▶ _What you are asked to do_:
Output the line containing "provided by Pinterest Inc. You can opt-out" and each line after it through the end of the data, exactly as written, with pictures left out.

Items listed in a dataset
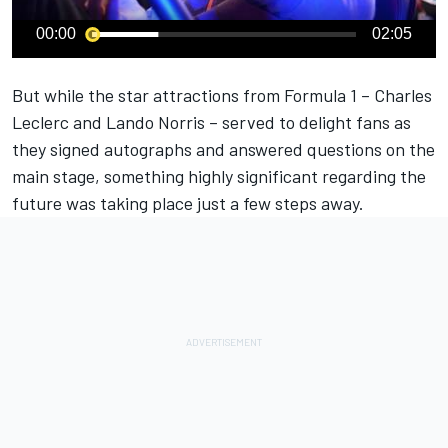
00:00
02:05
But while the star attractions from Formula 1 – Charles
Leclerc and Lando Norris – served to delight fans as
they signed autographs and answered questions on the
main stage, something highly significant regarding the
future was taking place just a few steps away.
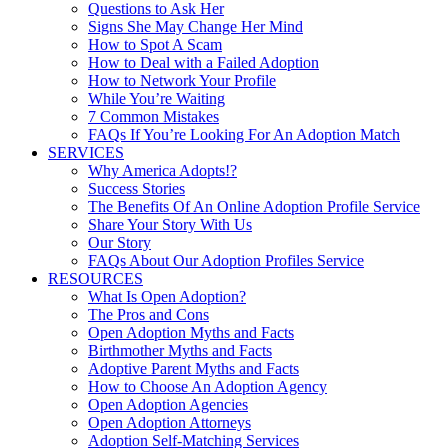
Questions to Ask Her
Signs She May Change Her Mind
How to Spot A Scam
How to Deal with a Failed Adoption
How to Network Your Profile
While You’re Waiting
7 Common Mistakes
FAQs If You’re Looking For An Adoption Match
SERVICES
Why America Adopts!?
Success Stories
The Benefits Of An Online Adoption Profile Service
Share Your Story With Us
Our Story
FAQs About Our Adoption Profiles Service
RESOURCES
What Is Open Adoption?
The Pros and Cons
Open Adoption Myths and Facts
Birthmother Myths and Facts
Adoptive Parent Myths and Facts
How to Choose An Adoption Agency
Open Adoption Agencies
Open Adoption Attorneys
Adoption Self-Matching Services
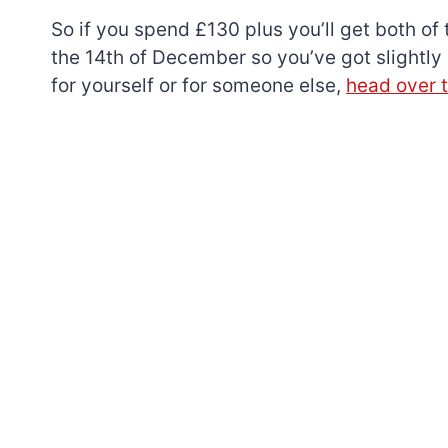
So if you spend £130 plus you’ll get both of 
the 14th of December so you’ve got slightly
for yourself or for someone else,
head over 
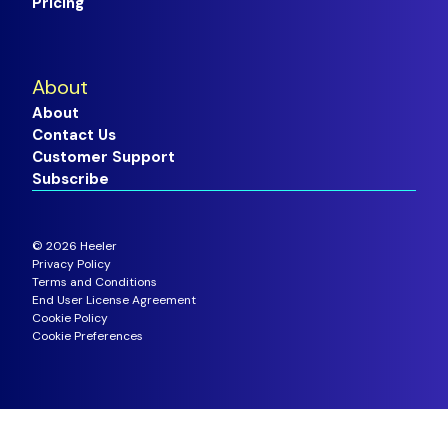
Pricing
About
About
Contact Us
Customer Support
Subscribe
©
2026
Heeler
Privacy Policy
Terms and Conditions
End User License Agreement
Cookie Policy
Cookie Preferences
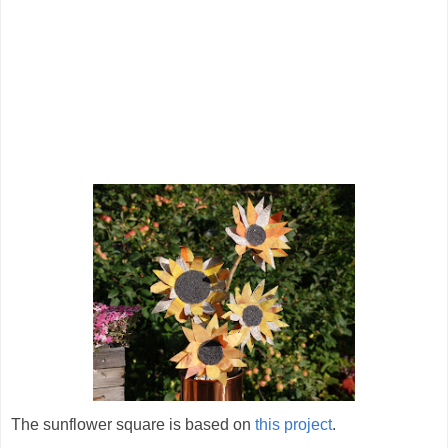
The sunflower square is based on
this project
.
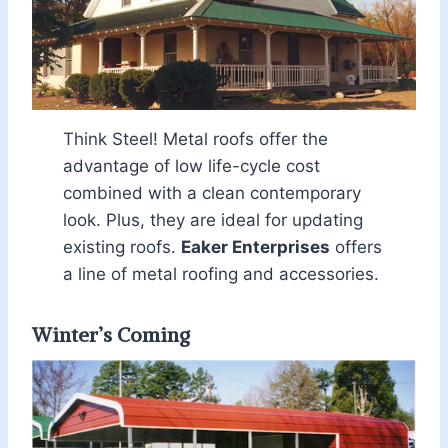
Think Steel! Metal roofs offer the
advantage of low life-cycle cost
combined with a clean contemporary
look. Plus, they are ideal for updating
existing roofs.
Eaker Enterprises
offers
a line of metal roofing and accessories.
Winter’s Coming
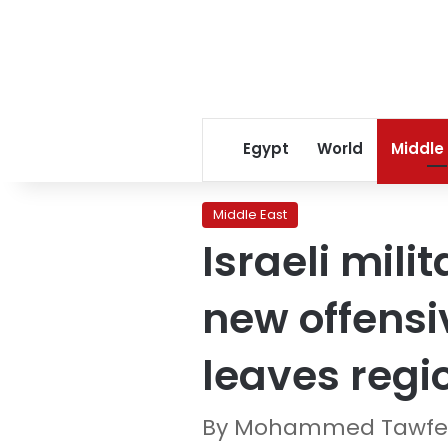
Egypt
World
Middle
Middle East
Israeli mili
new offens
leaves regi
By Mohammed Tawfee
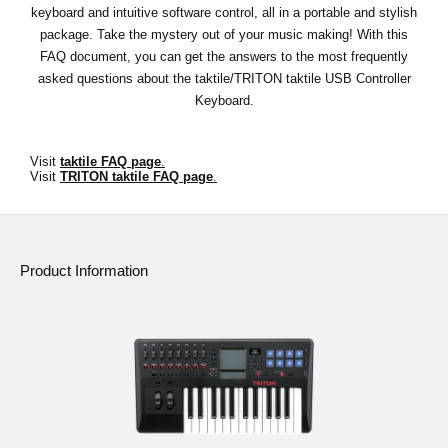
News
keyboard and intuitive software control, all in a portable and stylish
package. Take the mystery out of your music making! With this
Location
FAQ document, you can get the answers to the most frequently
asked questions about the taktile/TRITON taktile USB Controller
Social Media
Keyboard.
About KORG
Visit
taktile FAQ page
.
Visit
TRITON taktile FAQ page
.
Product Information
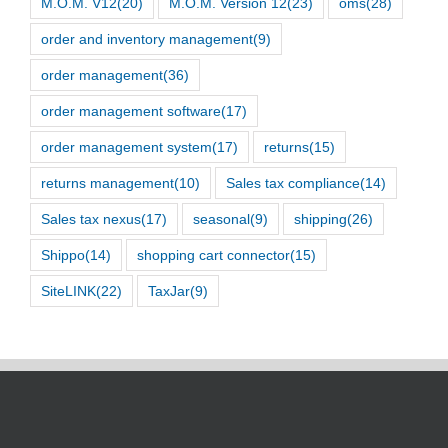
M.O.M. V12
(20)
M.O.M. Version 12
(23)
oms
(28)
order and inventory management
(9)
order management
(36)
order management software
(17)
order management system
(17)
returns
(15)
returns management
(10)
Sales tax compliance
(14)
Sales tax nexus
(17)
seasonal
(9)
shipping
(26)
Shippo
(14)
shopping cart connector
(15)
SiteLINK
(22)
TaxJar
(9)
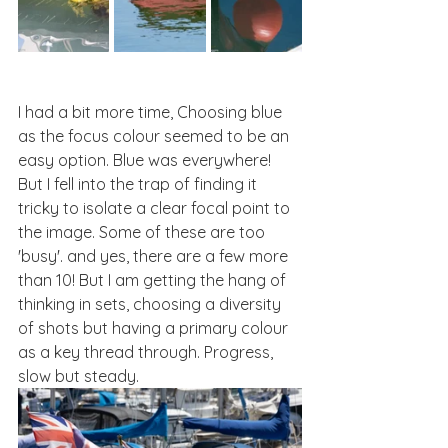
I had a bit more time, Choosing blue 
as the focus colour seemed to be an 
easy option. Blue was everywhere! 
But I fell into the trap of finding it 
tricky to isolate a clear focal point to 
the image. Some of these are too 
'busy'. and yes, there are a few more 
than 10! But I am getting the hang of 
thinking in sets, choosing a diversity 
of shots but having a primary colour 
as a key thread through. Progress, 
slow but steady.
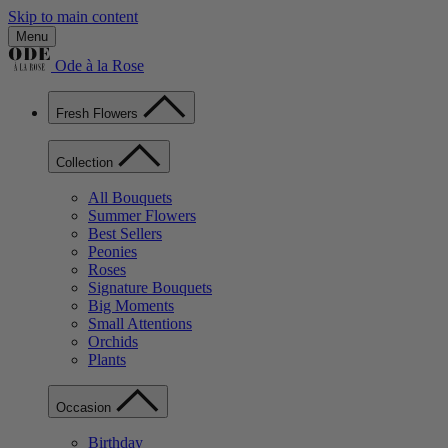
Skip to main content
Menu
Ode à la Rose
Fresh Flowers
Collection
All Bouquets
Summer Flowers
Best Sellers
Peonies
Roses
Signature Bouquets
Big Moments
Small Attentions
Orchids
Plants
Occasion
Birthday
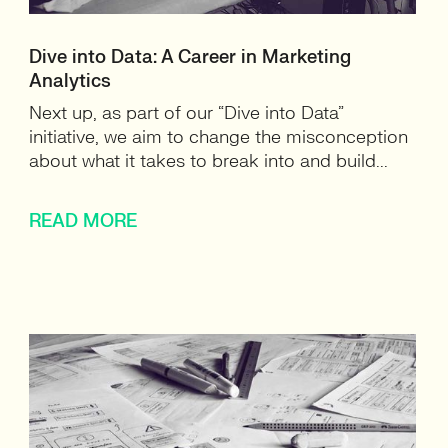
Dive into Data: A Career in Marketing
Analytics
Next up, as part of our “Dive into Data”
initiative, we aim to change the misconception
about what it takes to break into and build...
READ MORE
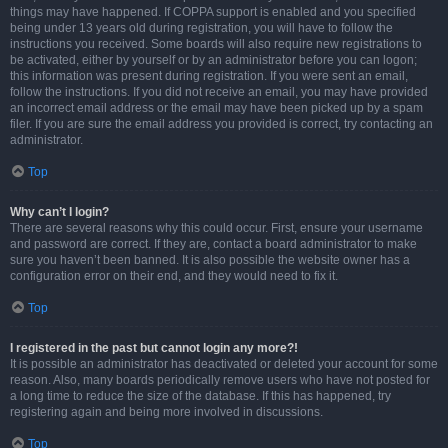
things may have happened. If COPPA support is enabled and you specified
being under 13 years old during registration, you will have to follow the
instructions you received. Some boards will also require new registrations to
be activated, either by yourself or by an administrator before you can logon;
this information was present during registration. If you were sent an email,
follow the instructions. If you did not receive an email, you may have provided
an incorrect email address or the email may have been picked up by a spam
filer. If you are sure the email address you provided is correct, try contacting an
administrator.
Top
Why can’t I login?
There are several reasons why this could occur. First, ensure your username
and password are correct. If they are, contact a board administrator to make
sure you haven’t been banned. It is also possible the website owner has a
configuration error on their end, and they would need to fix it.
Top
I registered in the past but cannot login any more?!
It is possible an administrator has deactivated or deleted your account for some
reason. Also, many boards periodically remove users who have not posted for
a long time to reduce the size of the database. If this has happened, try
registering again and being more involved in discussions.
Top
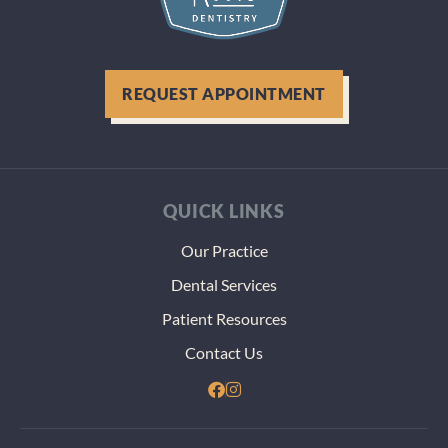
REQUEST APPOINTMENT
QUICK LINKS
Our Practice
Dental Services
Patient Resources
Contact Us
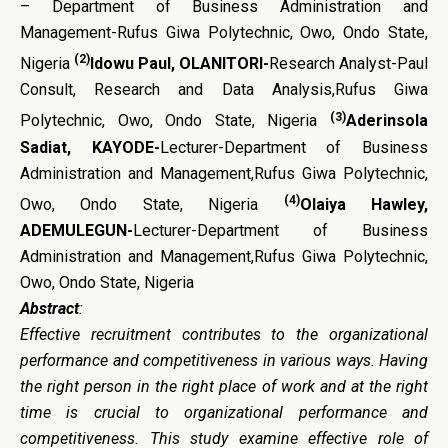
– Department of Business Administration and
Management-Rufus Giwa Polytechnic, Owo, Ondo State,
(2)
Nigeria
Idowu Paul, OLANITORI-
Research Analyst-Paul
Consult, Research and Data Analysis,Rufus Giwa
(3)
Polytechnic, Owo, Ondo State, Nigeria
Aderinsola
Sadiat, KAYODE-
Lecturer-Department of Business
Administration and Management,Rufus Giwa Polytechnic,
(4)
Owo, Ondo State, Nigeria
Olaiya Hawley,
ADEMULEGUN-
Lecturer-Department of Business
Administration and Management,Rufus Giwa Polytechnic,
Owo, Ondo State, Nigeria
Abstract
:
Effective recruitment contributes to the organizational
performance and competitiveness in various ways. Having
the right person in the right place of work and at the right
time is crucial to organizational performance and
competitiveness. This study examine effective role of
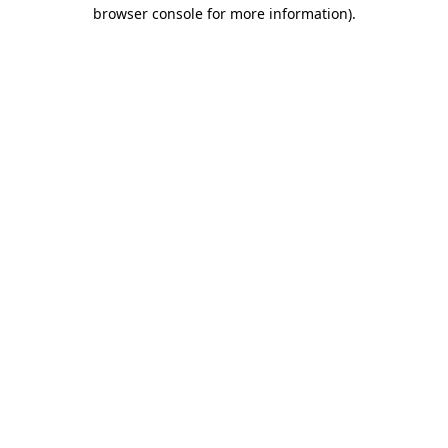
browser console for more information)
.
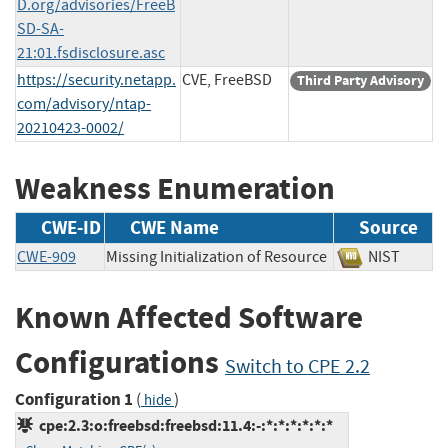
D.org/advisories/FreeB
SD-SA-
21:01.fsdisclosure.asc
https://security.netapp.
CVE, FreeBSD
Third Party Advisory
com/advisory/ntap-
20210423-0002/
Weakness Enumeration
CWE-ID
CWE Name
Source
CWE-909
Missing Initialization of Resource
NIST
Known Affected Software
Configurations
Switch to CPE 2.2
Configuration 1
(
)
hide
cpe:2.3:o:freebsd:freebsd:11.4:-:*:*:*:*:*:*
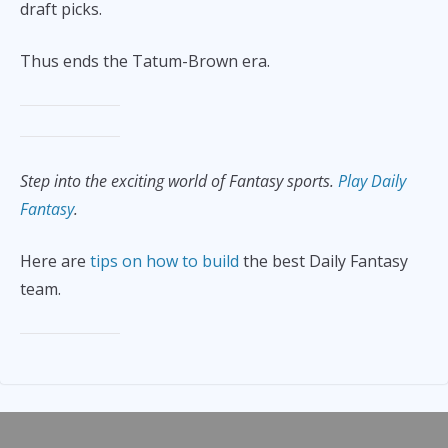
draft picks.
Thus ends the Tatum-Brown era.
Step into the exciting world of Fantasy sports.
Play Daily
Fantasy
.
Here are
tips on how to build
the best Daily Fantasy
team.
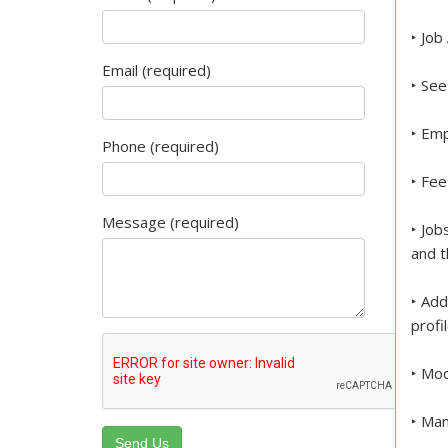
‣ Job
Email (required)
‣ See
‣ Emp
Phone (required)
‣ Fee
Message (required)
‣ Job
and t
‣ Add
profi
‣ Mod
‣ Man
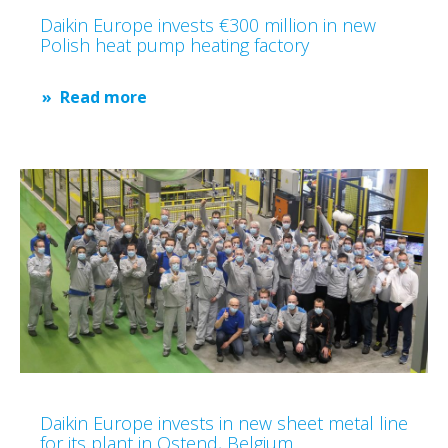
Daikin Europe invests €300 million in new
Polish heat pump heating factory
Read more
Daikin Europe invests in new sheet metal line
for its plant in Ostend, Belgium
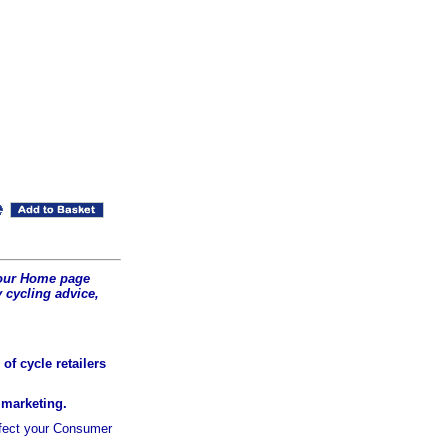
t our Home page
 cycling advice,
of cycle retailers
r marketing.
ffect your Consumer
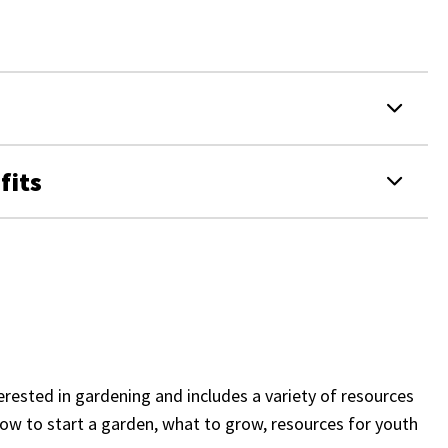
fits
erested in gardening and includes a variety of resources
how to start a garden, what to grow, resources for youth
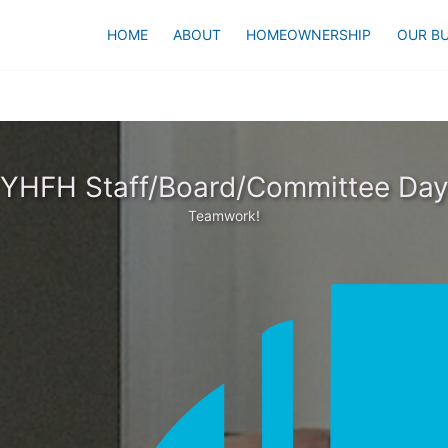
HOME
ABOUT
HOMEOWNERSHIP
OUR BU
YHFH Staff/Board/Committee Da
Teamwork!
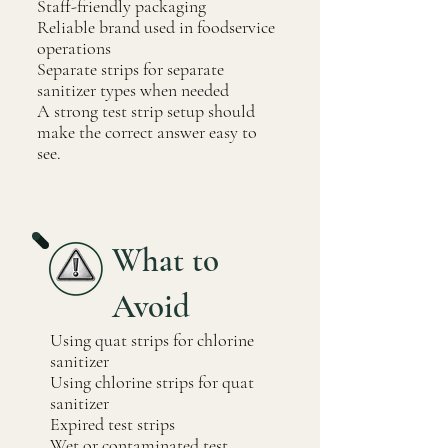
Staff-friendly packaging
Reliable brand used in foodservice
operations
Separate strips for separate
sanitizer types when needed
A strong test strip setup should
make the correct answer easy to
see.
What to
Avoid
Using quat strips for chlorine
sanitizer
Using chlorine strips for quat
sanitizer
Expired test strips
Wet or contaminated test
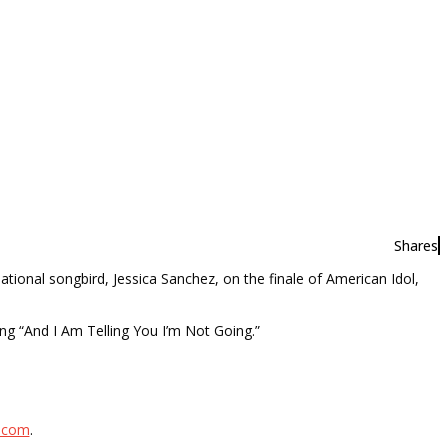
Shares
ational songbird, Jessica Sanchez, on the finale of American Idol,
ng “And I Am Telling You I’m Not Going.”
l.com
.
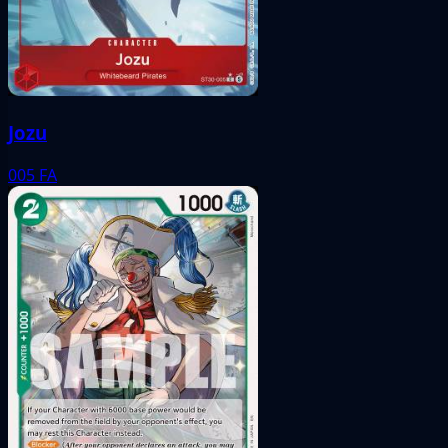
Jozu
005
FA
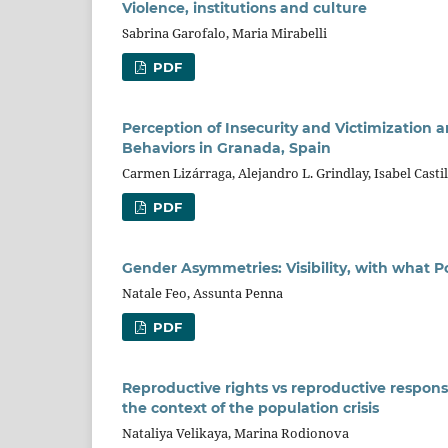
Violence, institutions and culture
Sabrina Garofalo, Maria Mirabelli
PDF
Perception of Insecurity and Victimization 
Behaviors in Granada, Spain
Carmen Lizárraga, Alejandro L. Grindlay, Isabel Casti
PDF
Gender Asymmetries: Visibility, with what 
Natale Feo, Assunta Penna
PDF
Reproductive rights vs reproductive responsibi
the context of the population crisis
Nataliya Velikaya, Marina Rodionova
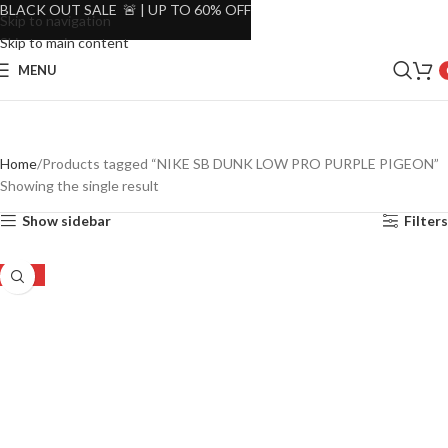
BLACK OUT SALE 🚨 | UP TO 60% OFF
Skip to navigation
Skip to main content
MENU
Home
Products tagged “NIKE SB DUNK LOW PRO PURPLE PIGEON”
Showing the single result
Show sidebar
Filters
-34%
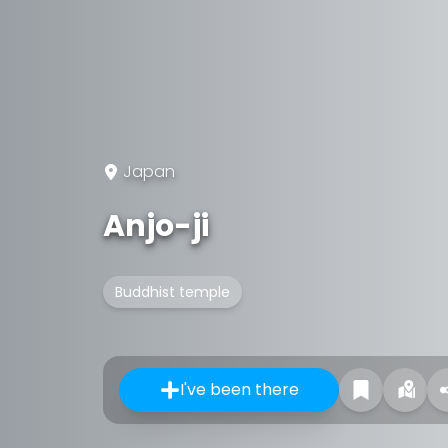
Japan
Anjo-ji
Buddhist temple
I've been there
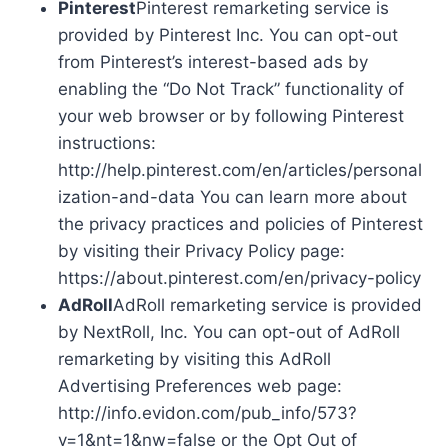
Pinterest
Pinterest remarketing service is
provided by Pinterest Inc. You can opt-out
from Pinterest’s interest-based ads by
enabling the “Do Not Track” functionality of
your web browser or by following Pinterest
instructions:
http://help.pinterest.com/en/articles/personal
ization-and-data You can learn more about
the privacy practices and policies of Pinterest
by visiting their Privacy Policy page:
https://about.pinterest.com/en/privacy-policy
AdRoll
AdRoll remarketing service is provided
by NextRoll, Inc. You can opt-out of AdRoll
remarketing by visiting this AdRoll
Advertising Preferences web page:
http://info.evidon.com/pub_info/573?
v=1&nt=1&nw=false or the Opt Out of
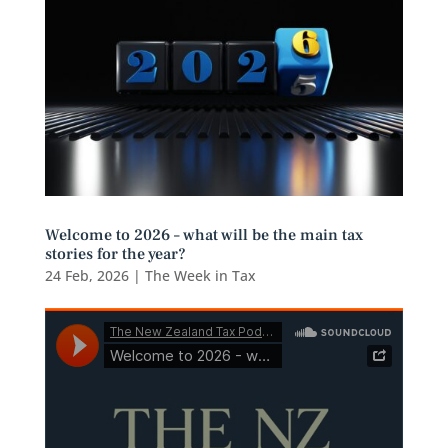
Welcome to 2026 – what will be the main tax
stories for the year?
24 Feb, 2026
|
The Week in Tax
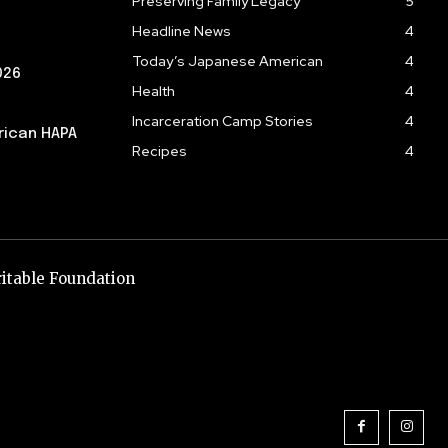
Preserving Family Legacy
5
Headline News
4
Today’s Japanese American
4
026
Health
4
Incarceration Camp Stories
4
rican HAPA
Recipes
4
itable Foundation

▶ _Exercise output_:
provided by Pinterest Inc. You can opt-out
from Pinterest’s interest-based ads by
enabling the “Do Not Track” functionality of
your web browser or by following Pinterest
instructions:
http://help.pinterest.com/en/articles/personal
ization-and-data You can learn more about
the privacy practices and policies of Pinterest
by visiting their Privacy Policy page:
https://about.pinterest.com/en/privacy-policy
AdRoll
AdRoll remarketing service is provided
by NextRoll, Inc. You can opt-out of AdRoll
remarketing by visiting this AdRoll
Advertising Preferences web page:
http://info.evidon.com/pub_info/573?
v=1&nt=1&nw=false or the Opt Out of
Welcome to 2026 – what will be the main tax
stories for the year?
24 Feb, 2026
|
The Week in Tax
Preserving Family Legacy
5
Headline News
4
Today’s Japanese American
4
026
Health
4
Incarceration Camp Stories
4
rican HAPA
Recipes
4
itable Foundation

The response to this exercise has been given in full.